Discover the full example of an mzQC file for a set here.
The structure of an mzQC file for a set mirrors that for a single run, starting with the root element mzQC
:
{
"mzQC": {
...
}
}
Within mzQC
, there are three main sections:
- General file information: These attributes provide essential details about the mzQC file itself.
"version": "1.0.0",
"creationDate": "2020-12-01T14:19:09Z",
"contactName": "Chris Bielow",
"contactAddress": "chris.bielow@bsc.fu-berlin.de",
"description": "A simple mzQC file containing information for a set of multiple mass spectrometry runs.",
- Controlled vocabulary (CV) references: This section points to standardized vocabularies used to ensure consistent metric definitions across files. It is typically included at the end of the mzQC file.
"controlledVocabularies": [
{
"name": "Proteomics Standards Initiative Mass Spectrometry Ontology",
"uri": "https://github.com/HUPO-PSI/psi-ms-CV/releases/download/v4.1.165/psi-ms.obo",
"version": "4.1.165"
}
]
- Quality metrics for the set: This core part of the file captures the QC metrics specific to the set being described.
"setQualities": [
{
...
}
]
Each element within setQualities
defines a distinct set, enabling the comparison of, say, different experimental conditions or replicate groups.
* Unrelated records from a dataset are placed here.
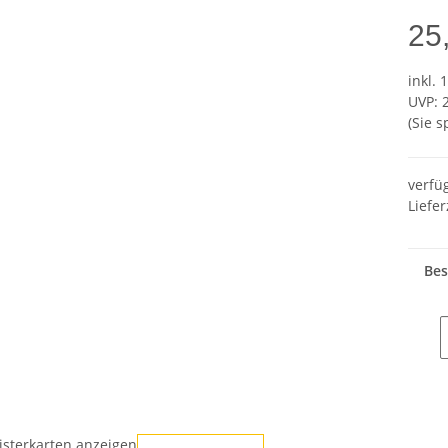
25
inkl. 
UVP
:
(Sie 
verfü
Liefer
Bes
isterkarten anzeigen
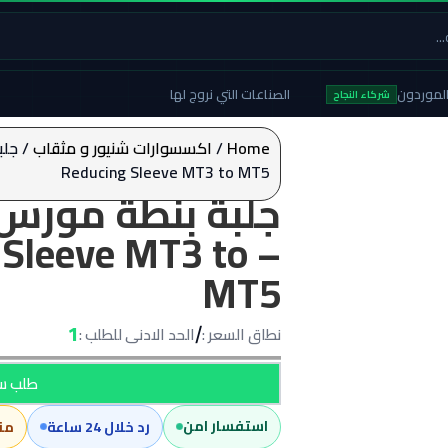
لموردون
الصناعات التي نروج لها
شركاء النجاح
Home
/
اكسسوارات شنيور و مثقاب
Reducing Sleeve MT3 to MT5
g Sleeve MT3 to
MT5
1
نطاق السعر :
الحد الادنى للطلب :
/
طلب سع
استفسار امن
رد خلال 24 ساعة
من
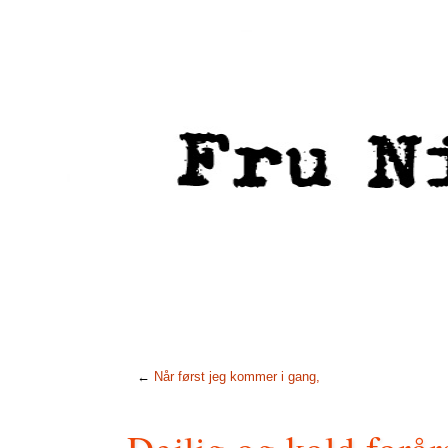
←
Når først jeg kommer i gang,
A set’s QC data is contextual—it makes sense within the bounds of the group. For instance, it wouldn’t be right to lump individual run metrics like MS1 scan counts for several runs into a single set metric; those belong to individual run analyses. Instead, set metrics reflect the collective characteristics of all runs within the set, offering insights into the overall experimental quality.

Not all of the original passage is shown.